The Scriptures tell us “the fear of the Lord is the beginning of wisdom.” (Proverbs 1:7) In his first epistle, St. John the Theologian says “he who fears has not been made perfect in love.” (1 John 4:18) Acknowledging our sin, our faults, our weaknesses as human beings is a first step, but nowhere in our faith do we hear that guilt is the end, or the ultimate destination. It moves us to examination, criticism, and most importantly, action, and this is where life with God begins! Inviting Him into our life saying “I can’t do it. I need help. I need You!” is where we want to be, not “I’m horrible, I can’t be forgiven.” I don’t even want to think of what kind of psychological or even physical repercussions follow this kind of thinking.

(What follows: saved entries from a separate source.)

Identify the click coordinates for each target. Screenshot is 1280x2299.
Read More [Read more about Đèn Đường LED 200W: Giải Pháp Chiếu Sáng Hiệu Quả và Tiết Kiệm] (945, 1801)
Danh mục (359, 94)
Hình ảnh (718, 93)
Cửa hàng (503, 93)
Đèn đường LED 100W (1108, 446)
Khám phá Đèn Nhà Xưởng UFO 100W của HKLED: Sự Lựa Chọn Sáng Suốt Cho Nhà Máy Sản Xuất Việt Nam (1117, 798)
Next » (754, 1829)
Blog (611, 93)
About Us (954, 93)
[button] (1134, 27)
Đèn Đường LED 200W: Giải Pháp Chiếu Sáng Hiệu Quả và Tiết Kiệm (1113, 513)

The Lord wants us to be aware of, but ultimately move beyond our guilt. Unlike the “Parker guilt,” we are not called to clutch onto it and never let go, but to acknowledge it and move past it. The Church provides us with so many avenues of forgiveness, let us focus on this and not let guilt consume us.
Spider-Man’s cool and all, but do we really want to go through life being like him? Let us accept and embrace the Lord’s mercy and forgiveness, and open our lives to His grace. If we do, we’ll feel like we are flying!

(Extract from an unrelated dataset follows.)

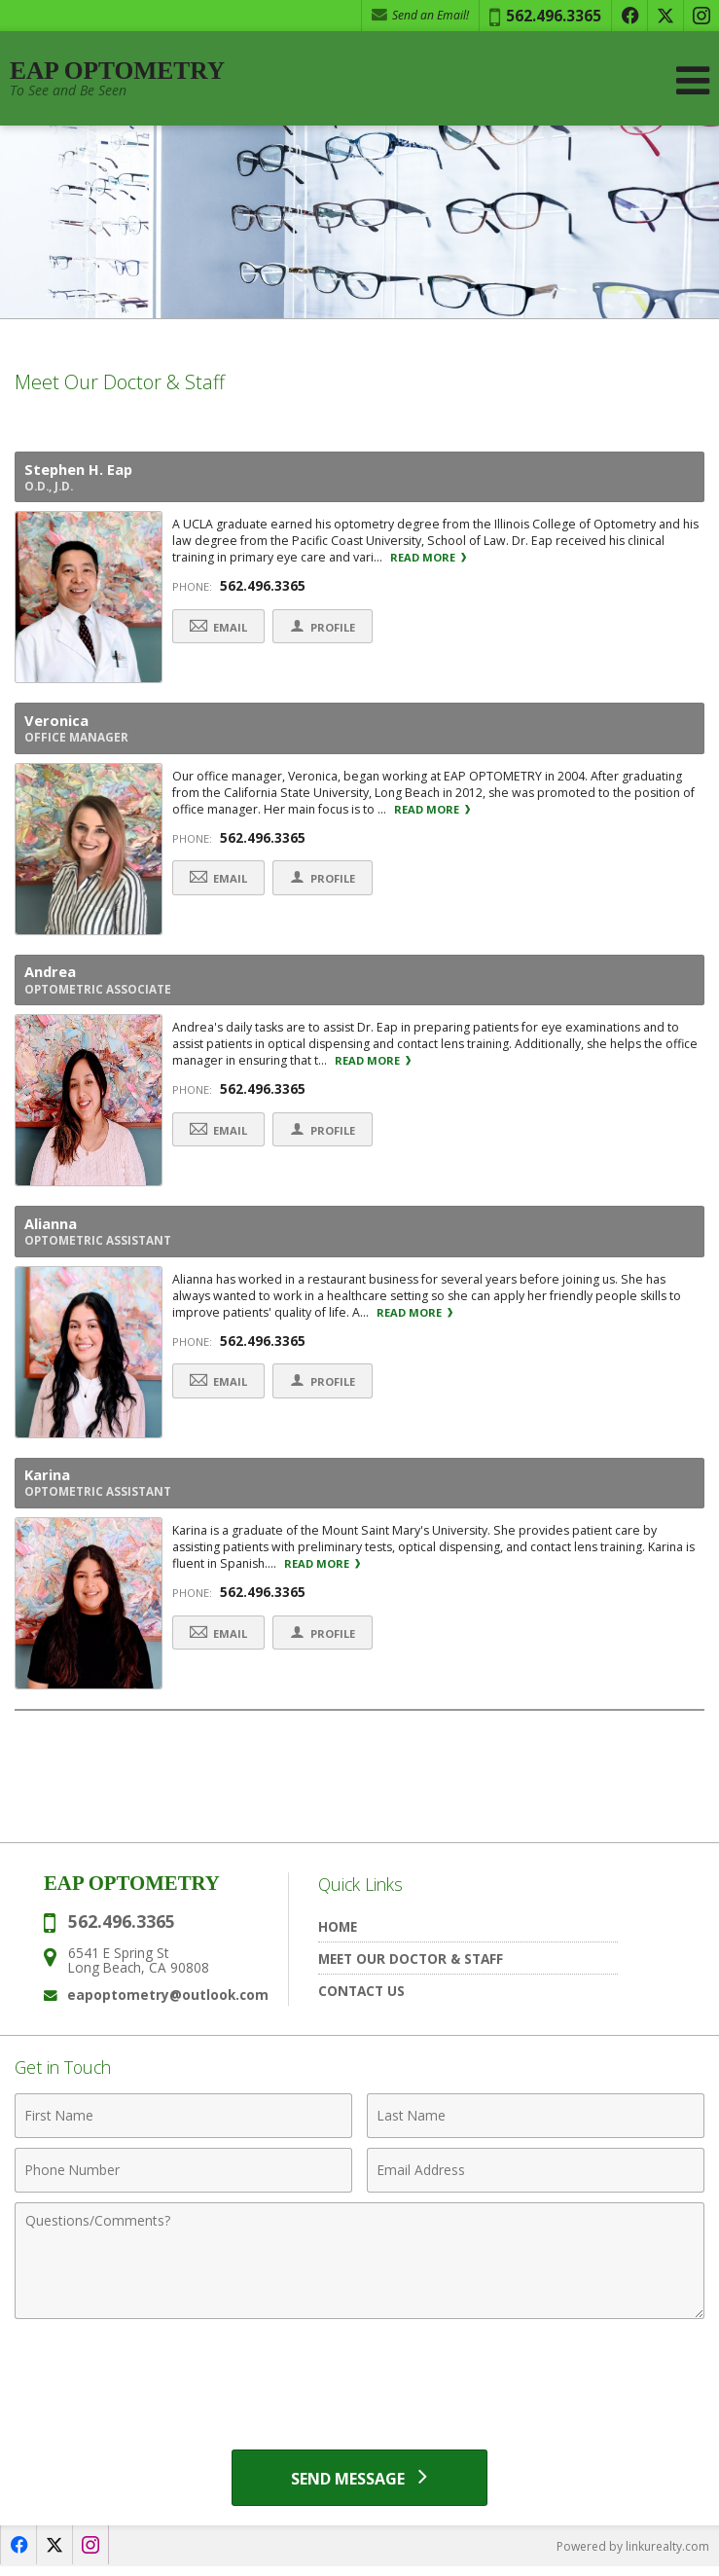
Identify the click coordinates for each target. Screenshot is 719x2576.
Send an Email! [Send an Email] (420, 15)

Or should I say swinging? 😉
“All have sinned and fall short of the glory of God… being justified freely by His grace through the redemption that is in Christ Jesus…” – Romans 3:23-24
“My Christ, Your love knows no limits!” – Saint Porphyrios of Kafsokalivia
Hey Again Reverend Niko!
Really enjoyed your latest observations and on guilt and it is something as a lifelong believer I find myself walking through, I fall into the “I’m not reading the word, praying enough, putting off enough, putting on more of what God wants” category. I find myself at times looking in comparison to the other Brothers lives in the Church Body.
I find living in between the tension of God loves and accepts you as you are and the lack of discipline to study the word daily, on my part or complete distraction with the worldly in my life make for me becoming more complacent in my current walk with Christ. My wife and I are disciplined in the area of praying together each night.
So practically what from first steps would I take from here?